Chief Justice of the U.S. Supreme Court John Roberts, U.S. Supreme Court Justice Elena Kagan, U.S. Supreme Court Justice Brett M. Kavanaugh and U.S. Supreme Court Justice Amy Coney Barrett before U.S. President Donald Trump delivers the State of the Union at the U.S. Capitol in Washington, D.C., U.S., February 24, 2026. REUTERS/Evelyn Hockstei

Push Notification

Slate Senior Editor Dahlia Lithwick and legal writer Mark Stern say there may be a reckoning underway among the conservative majority of the U.S. Supreme Court.

The U.S. Supreme Court on Monday temporarily blocked the Trump administration from moving forward with plans to deport roughly 6,000 Syrians and 350,000 Haitians who were granted Temporary Protected Status (TPS) by Presidents Obama, Biden, and Trump himself in his first administration, which is a contradiction to conservatives’ apparent eagerness to give President Donald Trump his way on the shadow docket while the case plays itself out in court.

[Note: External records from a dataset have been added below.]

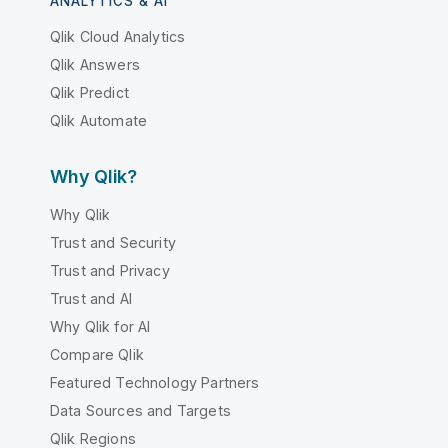
ANALYTICS & AI
Qlik Cloud Analytics
Qlik Answers
Qlik Predict
Qlik Automate
Why Qlik?
Why Qlik
Trust and Security
Trust and Privacy
Trust and AI
Why Qlik for AI
Compare Qlik
Featured Technology Partners
Data Sources and Targets
Qlik Regions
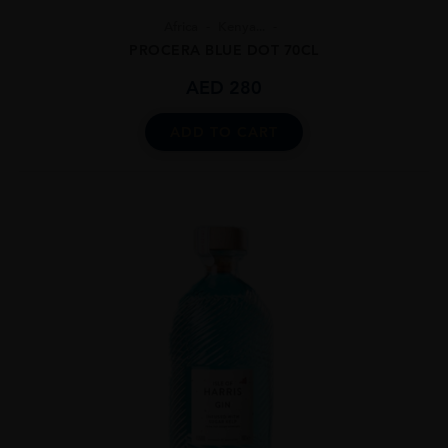
Africa
Kenya...
PROCERA BLUE DOT 70CL
AED
280
ADD TO CART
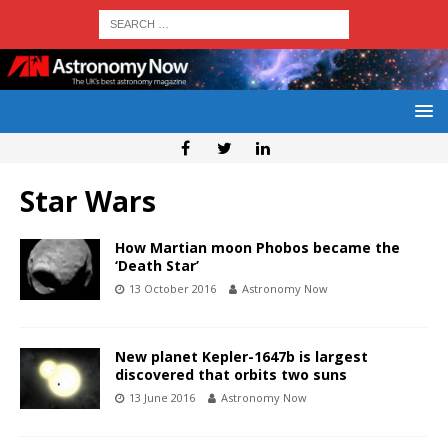
Star Wars
How Martian moon Phobos became the
‘Death Star’
13 October 2016
Astronomy Now
New planet Kepler-1647b is largest
discovered that orbits two suns
13 June 2016
Astronomy Now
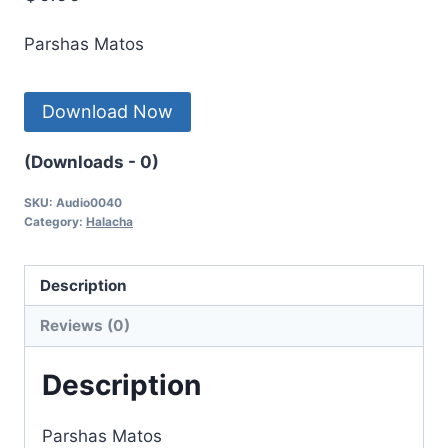
Parshas Matos
Download Now
(Downloads - 0)
SKU:
Audio0040
Category:
Halacha
Description
Reviews (0)
Description
Parshas Matos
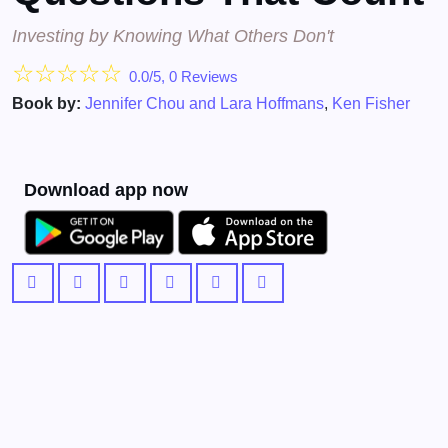
Investing by Knowing What Others Don't
☆
☆
☆
☆
☆
0.0/5, 0 Reviews
Book by:
Jennifer Chou and Lara Hoffmans
,
Ken Fisher
Download app now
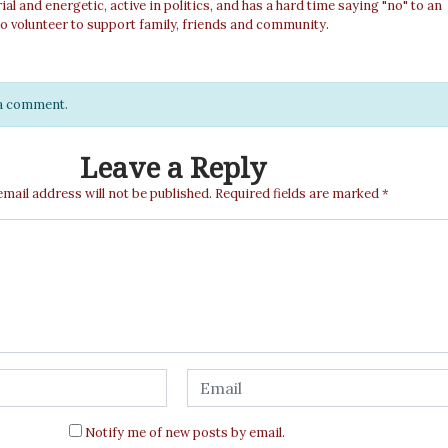
al and energetic, active in politics, and has a hard time saying "no" to an
o volunteer to support family, friends and community.
e a comment.
Leave a Reply
email address will not be published.
Required fields are marked
*
Notify me of new posts by email.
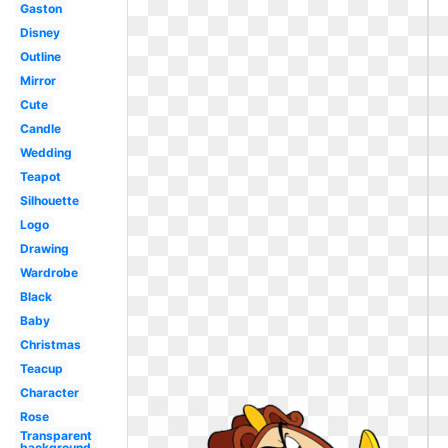
Gaston
Disney
Outline
Mirror
Cute
Candle
Wedding
Teapot
Silhouette
Logo
Drawing
Wardrobe
Black
Baby
Christmas
Teacup
Character
Rose
Transparent
background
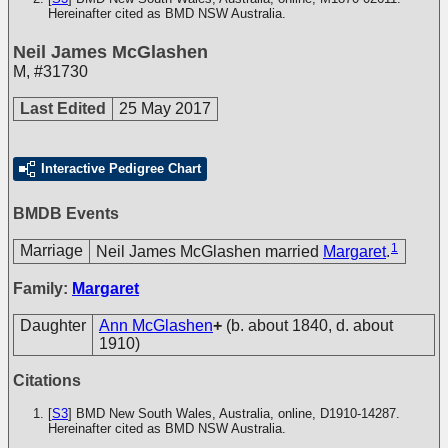
Hereinafter cited as BMD NSW Australia.
Neil James McGlashen
M
,
#31730
Last Edited
25 May 2017
Interactive Pedigree Chart
BMDB Events
1
Marriage
Neil James McGlashen married
Margaret
.
Family:
Margaret
Daughter
Ann McGlashen
+
(b. about 1840, d. about
1910)
Citations
[
S3
] BMD New South Wales, Australia, online, D1910-14287.
Hereinafter cited as BMD NSW Australia.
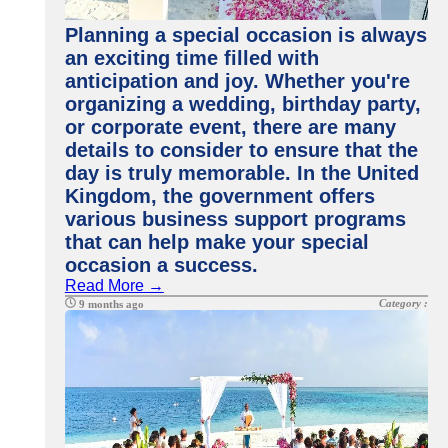
Planning a special occasion is always
an exciting time filled with
anticipation and joy. Whether you're
organizing a wedding, birthday party,
or corporate event, there are many
details to consider to ensure that the
day is truly memorable. In the United
Kingdom, the government offers
various business support programs
that can help make your special
occasion a success.
Read More →
Category :
9 months ago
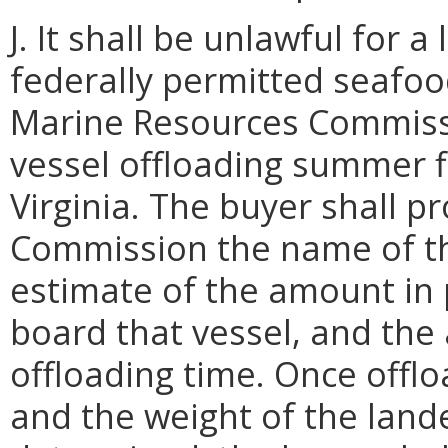
J. It shall be unlawful for 
federally permitted seafood
Marine Resources Commissi
vessel offloading summer f
Virginia. The buyer shall p
Commission the name of the
estimate of the amount in
board that vessel, and the
offloading time. Once offlo
and the weight of the lan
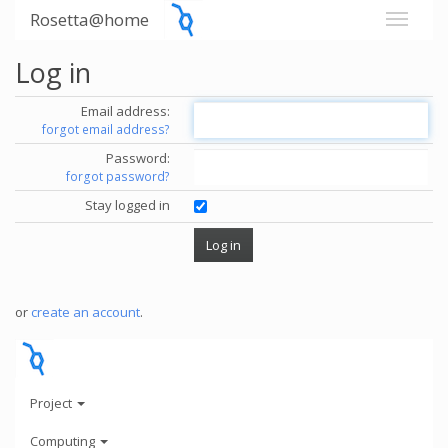
Rosetta@home
Log in
Email address:
forgot email address?
Password:
forgot password?
Stay logged in
or
create an account
.
Project
Computing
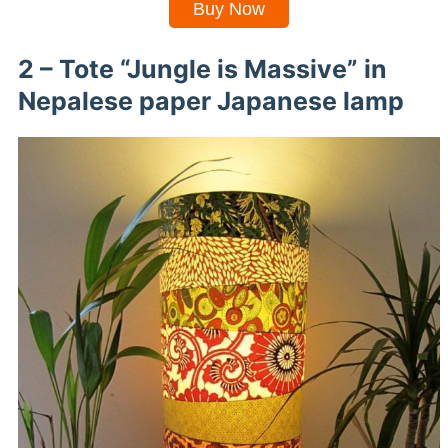
Buy Now
2 – Tote “Jungle is Massive” in
Nepalese paper Japanese lamp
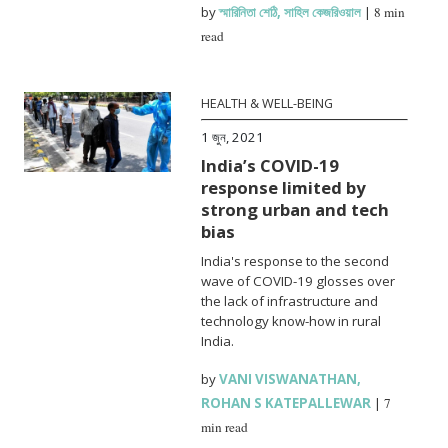
by
স্মারিনিতা শেঠি
,
সাহিল কেজরিওয়াল
|
8 min
read
HEALTH & WELL-BEING
1 জুন, 2021
India’s COVID-19
response limited by
strong urban and tech
bias
India's response to the second
wave of COVID-19 glosses over
the lack of infrastructure and
technology know-how in rural
India.
by
VANI VISWANATHAN
,
ROHAN S KATEPALLEWAR
|
7
min read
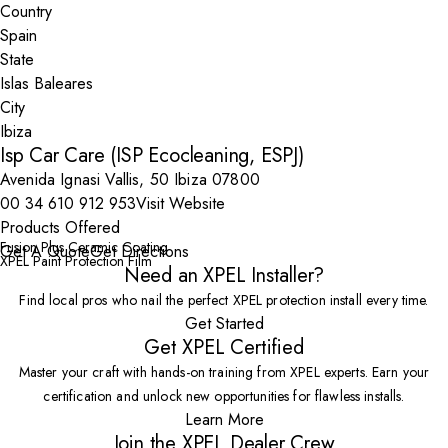
Country
State
City
Isp Car Care (ISP Ecocleaning, ESPJ)
Avenida Ignasi Vallis, 50 Ibiza 07800
00 34 610 912 953
Visit Website
Products Offered
Fusion Plus Ceramic Coating
Get A Quote
Get Directions
XPEL Paint Protection Film
Need an XPEL Installer?
Find local pros who nail the perfect XPEL protection install every time.
Get Started
Get XPEL Certified
Master your craft with hands-on training from XPEL experts. Earn your
certification and unlock new opportunities for flawless installs.
Learn More
Join the XPEL Dealer Crew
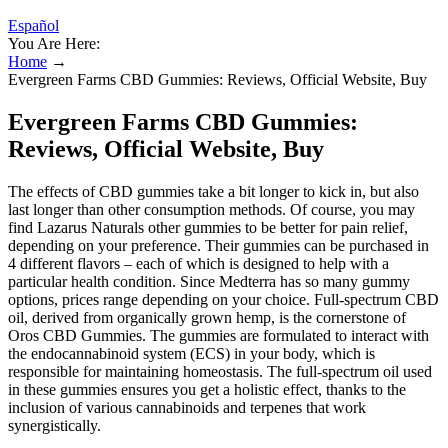
Español
You Are Here:
Home
→
Evergreen Farms CBD Gummies: Reviews, Official Website, Buy
Evergreen Farms CBD Gummies:
Reviews, Official Website, Buy
The effects of CBD gummies take a bit longer to kick in, but also
last longer than other consumption methods. Of course, you may
find Lazarus Naturals other gummies to be better for pain relief,
depending on your preference. Their gummies can be purchased in
4 different flavors – each of which is designed to help with a
particular health condition. Since Medterra has so many gummy
options, prices range depending on your choice. Full-spectrum CBD
oil, derived from organically grown hemp, is the cornerstone of
Oros CBD Gummies. The gummies are formulated to interact with
the endocannabinoid system (ECS) in your body, which is
responsible for maintaining homeostasis. The full-spectrum oil used
in these gummies ensures you get a holistic effect, thanks to the
inclusion of various cannabinoids and terpenes that work
synergistically.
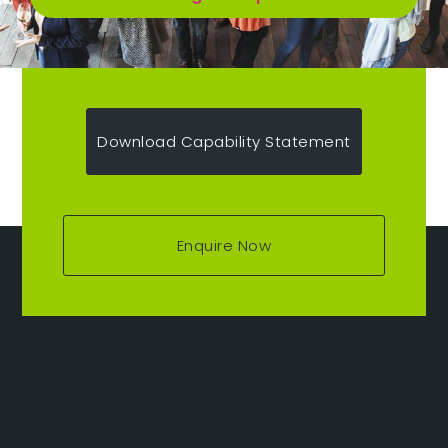
Download Capability Statement
Enquire Now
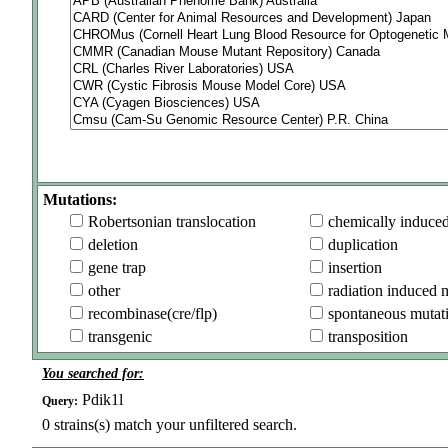
Mutations:
Robertsonian translocation
chemically induce
deletion
duplication
gene trap
insertion
other
radiation induced 
recombinase(cre/flp)
spontaneous mutat
transgenic
transposition
You searched for:
Pdik1l
Query:
0
strains(s) match your unfiltered search.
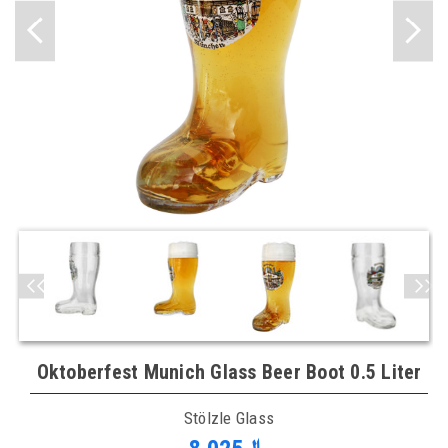
Oktoberfest Munich Glass Beer Boot 0.5 Liter
Stölzle Glass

Stern said it was the right thing to do because federal statute “does not allow the secretary of homeland security to prematurely end a TPS designation before it expires.”

But, more directly, the court’s decision not to quietly give Trump his way as the case plays out “reflects that maybe the court could be conceding” to liberal Ketanji Brown Jackson’s arguments in past dissents when the court allowed Trump to do things like fire protected federal employees before a court decision was made.

In past dissents, Jackson argued that cases must also be considered on the base of who faces irreparable harm, and that immigrants are the ones who face irreparable injury and grievous harm if TPS is stripped, while the Trump administration couldn’t point to one single hardship it would face by keeping TPS in place for a few months.

“The previous two times around, the rest of the court — or at least the conservative justices — pretty much ignored her. But maybe this time they listened because they did exactly what she had counseled, which was to keep TPS in place and set this case for arguments and decision the right way so everybody’s claims will be deliberated on property,” said Stern.

Lithwick also noted that at a Monday event, attended by lower court judges and lawyers, Jackson called out conservative justice Brett Kavanaugh to his face, arguing that the “uptick in the court’s willingness to get involved with cases on the emergency docket is a real unfortunate problem.”

Kavanaugh argued that the rise in emergency cases was partly because presidents are eager to push policies thwarted by a gridlocked Congress, and called Brown’s criticism of the court’s emergency docket unfair, given that the court must rule one way or the other on whether to grant or deny those cases.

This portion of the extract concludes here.